October is Down Syndrome Awareness Month.
Down syndrome occurs when a person has three copies of the 21st chromosome. Due to the extra chromosome, people with Down syndrome are more likely to be born with a congenital heart defect, often have eyesight and hearing problems, have low muscle tone, and experience a mild to moderate cognitive delay.
However, individuals with Down syndrome are more alike than different!
They walk, talk, play games, use computers, read, do math, graduate from high school, are reliable employees, get married, drive cars and more.
When my youngest son was born, I didn’t know much about Down syndrome and I was scared for his future. Now that Ben is three years old, I wonder why I was worried. He’s a regular kid – idolizes (and annoys) his siblings, likes basketball and music (you should see him mimic “Let It Go” from Frozen). He has a lively sense of humor, and his smile will light up a room. He has great potential.
When I think about my fears for Ben, I find that I’m not exactly worried about Ben. Instead, I’m worried about other people. Will people make fun of him? Will other kids include him in their playtime? Will someone take advantage of him.
So let me speak to the mom readers who don’t have children with Down syndrome. Here’s what I want you to know:
- Please don’t stare. Smile, yes. Stare, no.

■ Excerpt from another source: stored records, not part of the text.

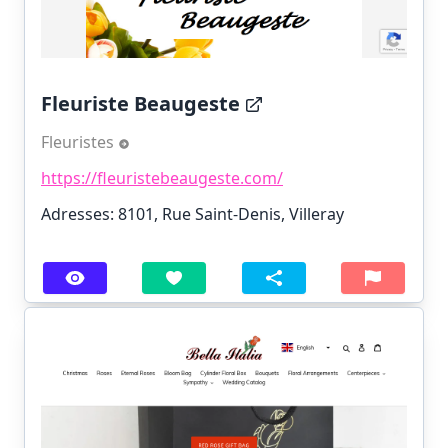
Fleuriste Beaugeste
Fleuristes
https://fleuristebeaugeste.com/
Adresses: 8101, Rue Saint-Denis, Villeray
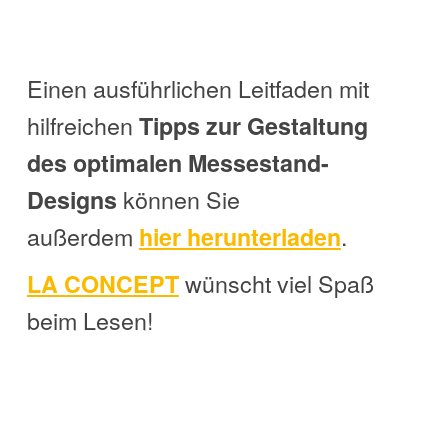
Einen ausführlichen Leitfaden mit
hilfreichen
Tipps zur Gestaltung
des optimalen Messestand-
können Sie
Designs
außerdem
.
hier herunterladen
wünscht viel Spaß
LA CONCEPT
beim Lesen!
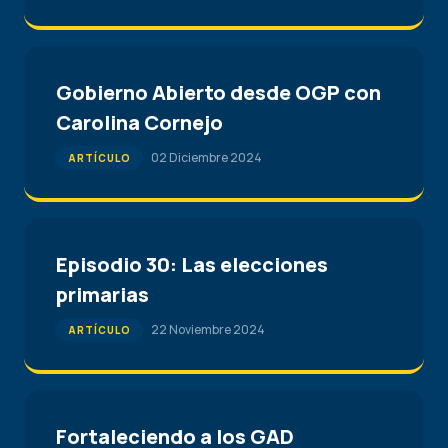
Gobierno Abierto desde OGP con
Carolina Cornejo
02 Diciembre 2024
ARTÍCULO
Episodio 30: Las elecciones
primarias
22 Noviembre 2024
ARTÍCULO
Fortaleciendo a los GAD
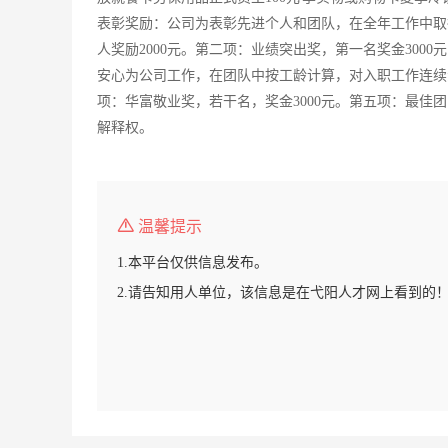
表彰奖励：公司为表彰先进个人和团队，在全年工作中取
人奖励2000元。第二项：业绩突出奖，第一名奖金3000
安心为公司工作，在团队中按工龄计算，对入职工作连续满三年奖
项：华富敬业奖，若干名，奖金3000元。第五项：最佳
解释权。
温馨提示
1.本平台仅供信息发布。
2.请告知用人单位，该信息是在弋阳人才网上看到的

- It’s OK to recognize difference.
- If your daughter comments that Ben’s eyes look funny, or asks why he isn’t talking, she’s making an observation … trying to make sense of something out of the ordinary. You don’t need to be embarrassed or tell her to hush. Instead, I’d like for you to tell your child that everyone learns and develops in their own time. You could say hi to Ben, and you could ask him (or me) what Ben likes to do. I’m sure our kids have something in common.
- Ask questions!
- I’m glad to talk about Ben’s accomplishments – and some of his challenges.
- Think about your language.
- The R Word is hurtful. Don’t use it.
If you and your family want to learn more for Down syndrome awareness month, I highly recommend the following resources:
Just Like You – This video (available for free on youtube) is appropriate for older elementary and up. This includes interviews with three teens who have Down syndrome and three of their typical friends.

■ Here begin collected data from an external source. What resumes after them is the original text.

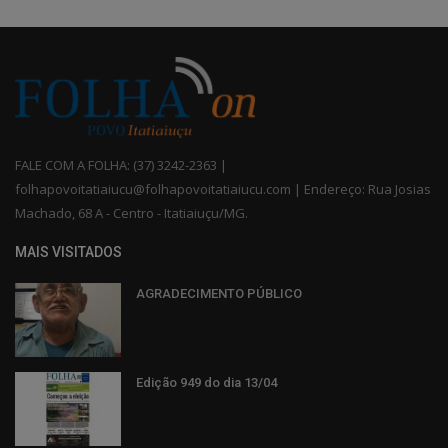
FALE COM A FOLHA: (37) 3242-2363 |
folhapovoitatiaiucu@folhapovoitatiaiucu.com | Endereço: Rua Josias
Machado, 68 A - Centro - Itatiaiuçu/MG.
MAIS VISITADOS
AGRADECIMENTO PÚBLICO
Edição 949 do dia 13/04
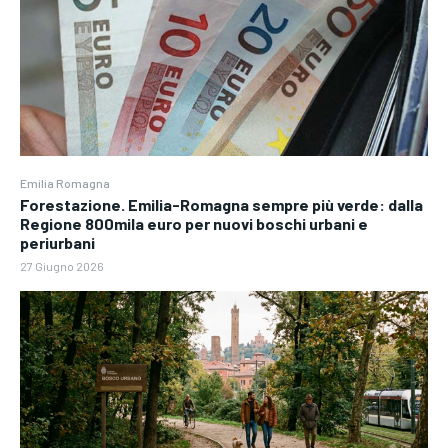
Emilia Romagna
Forestazione. Emilia-Romagna sempre più verde: dalla
Regione 800mila euro per nuovi boschi urbani e
periurbani
27 Giugno 2026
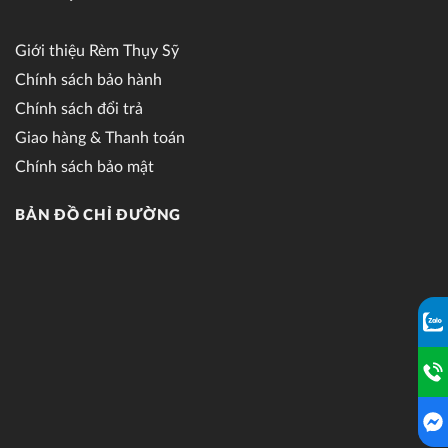
Giới thiệu Rèm Thụy Sỹ
Chính sách bảo hành
Chính sách đổi trả
Giao hàng & Thanh toán
Chính sách bảo mật
BẢN ĐỒ CHỈ ĐƯỜNG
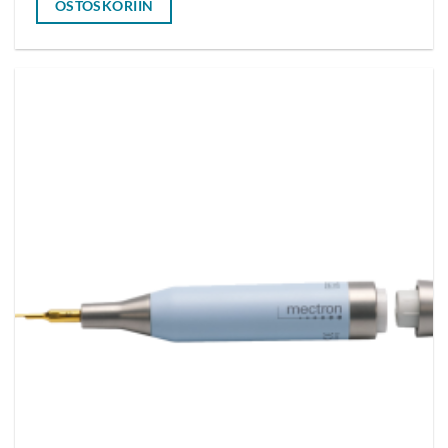
OSTOSKORIIN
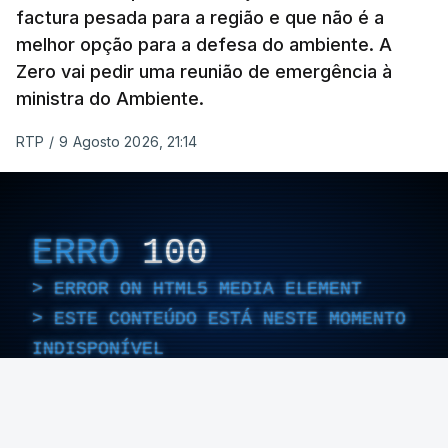
• Temperaturas mais altas favorecem incêndios;
factura pesada para a região e que não é a
• Incêndios libertam mais calor e degradam a
melhor opção para a defesa do ambiente. A
vegetação.
Zero vai pedir uma reunião de emergência à
ministra do Ambiente.
A diretora do Serviço de Monitorização
RTP
/
9 Agosto 2026, 21:14
Atmosférica de Copernicus, Laurence Rouil, explica
que "as
alterações climáticas estão a provocar
cada vez mais condições quentes e secas
que
favorecem grandes incêndios florestais de alta
ERRO
100
intensidade no sul da Europa”.
ERROR ON HTML5 MEDIA ELEMENT
ESTE CONTEÚDO ESTÁ NESTE MOMENTO
Ora, “
incêndios maiores produzem mais fumo
INDISPONÍVEL
que se eleva mais na atmosfera, o que significa
que pode viajar mais longe e
prejudicar a
qualidade do ar não apenas localmente
, mas (…)
a
milhares de quilómetros de distância.
"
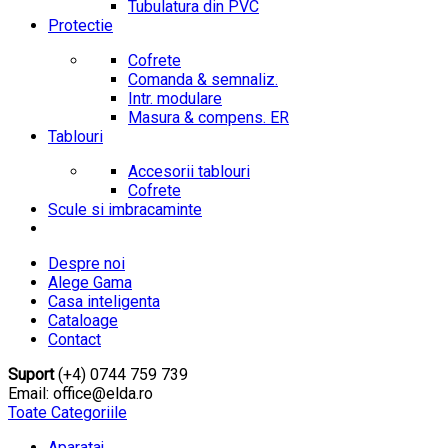
Tubulatura din PVC
Protectie
Cofrete
Comanda & semnaliz.
Intr. modulare
Masura & compens. ER
Tablouri
Accesorii tablouri
Cofrete
Scule si imbracaminte
Despre noi
Alege Gama
Casa inteligenta
Cataloage
Contact
Suport
(+4) 0744 759 739
Email: office@elda.ro
Toate Categoriile
Aparataj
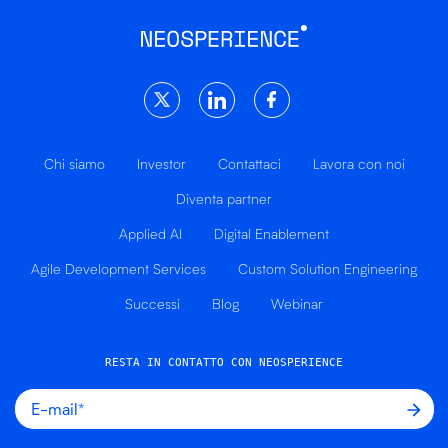
Chi siamo
Investor
Contattaci
Lavora con noi
Diventa partner
Applied AI
Digital Enablement
Agile Development Services
Custom Solution Engineering
Successi
Blog
Webinar
RESTA IN CONTATTO CON NEOSPERIENCE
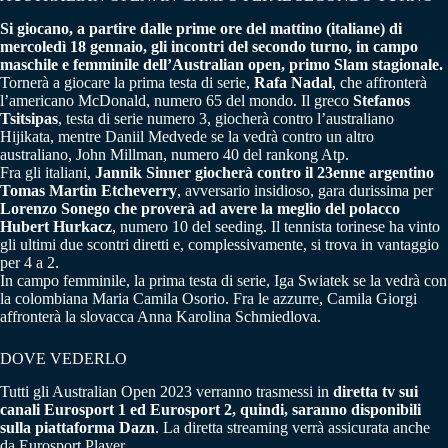
Si giocano, a partire dalle prime ore del mattino (italiane) di
mercoledì 18 gennaio, gli incontri del secondo turno, in campo
maschile e femminile dell’Australian open, primo Slam stagionale.
Tornerà a giocare la prima testa di serie,
Rafa Nadal
, che affronterà
l’americano McDonald, numero 65 del mondo. Il greco
Stefanos
Tsitsipas
, testa di serie numero 3, giocherà contro l’australiano
Hijikata, mentre Daniil Medvede se la vedrà contro un altro
australiano, John Millman, numero 40 del rankong Atp.
Fra gli italiani,
Jannik Sinner giocherà contro il 23enne argentino
Tomas Martin Etcheverry
, avversario insidioso, gara durissima per
Lorenzo Sonego che proverà ad avere la meglio del polacco
Hubert Hurkacz
, numero 10 del seeding. Il tennista torinese ha vinto
gli ultimi due scontri diretti e, complessivamente, si trova in vantaggio
per 4 a 2.
In campo femminile, la prima testa di serie, Iga Swiatek se la vedrà con
la colombiana Maria Camila Osorio. Fra le azzurre, Camila Giorgi
affronterà la slovacca Anna Karolina Schmiedlova.
DOVE VEDERLO
Tutti gli Australian Open 2023 verranno trasmessi in
diretta tv sui
canali Eurosport 1 ed Eurosport 2, quindi, saranno disponibili
sulla piattaforma Dazn
. La diretta streaming verrà assicurata anche
da Eurosport Player.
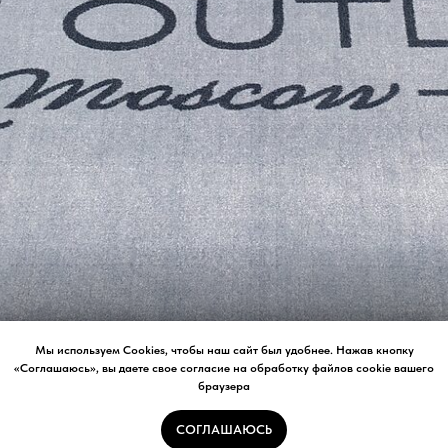
Мы используем Cookies, чтобы наш сайт был удобнее. Нажав кнопку
«Соглашаюсь», вы даете свое согласие на обработку файлов cookie вашего
браузера
THE OUTLET
СОГЛАШАЮСЬ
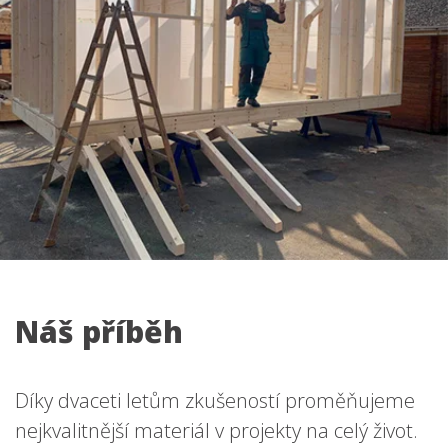
Náš příběh
Díky dvaceti letům zkušeností proměňujeme
nejkvalitnější materiál v projekty na celý život.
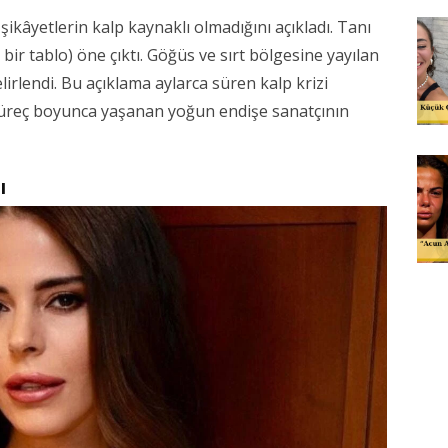
ikâyetlerin kalp kaynaklı olmadığını açıkladı. Tanı
i bir tablo) öne çıktı. Göğüs ve sırt bölgesine yayılan
lirlendi. Bu açıklama aylarca süren kalp krizi
süreç boyunca yaşanan yoğun endişe sanatçının
ı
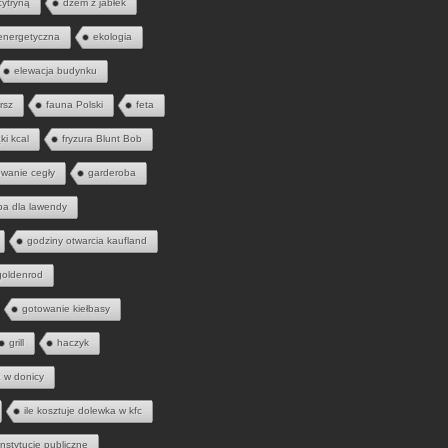
cytryną
dżem z jabłek
energetyczna
ekologia
elewacja budynku
rsz
fauna Polski
feta
ąki kcal
fryzura Blunt Bob
wanie cegły
garderoba
ba dla lawendy
godziny otwarcia kaufland
goldenrod
gotowanie kiełbasy
grill
haczyk
a w donicy
ile kosztuje dolewka w kfc
instytucje publiczne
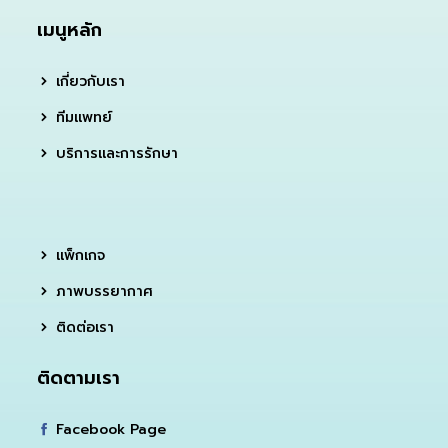
เมนูหลัก
เกี่ยวกับเรา
ทีมแพทย์
บริการและการรักษา
แพ็กเกจ
ภาพบรรยากาศ
ติดต่อเรา
ติดตามเรา
Facebook Page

We’ll Paint the Octopus Red – This book is good for younger children (preschool through elementary). There’s a good list of questions and answers at the back. For example, children may want to know if you can grow out of Down syndrome or if it is contagious. This book is available at the McAllen Public Library.
Step UP for Down Syndrome – Bring your family to this Down Syndrome Awareness Walk. It’s a family friendly event – music, food, games, arts and crafts. This is a good opportunity to talk to your kids about being a friend to others – regardless of difference.
Check out the Rio Grande Valley Down Syndrome Association. You’ll meet many individuals with Down syndrome from around the Valley.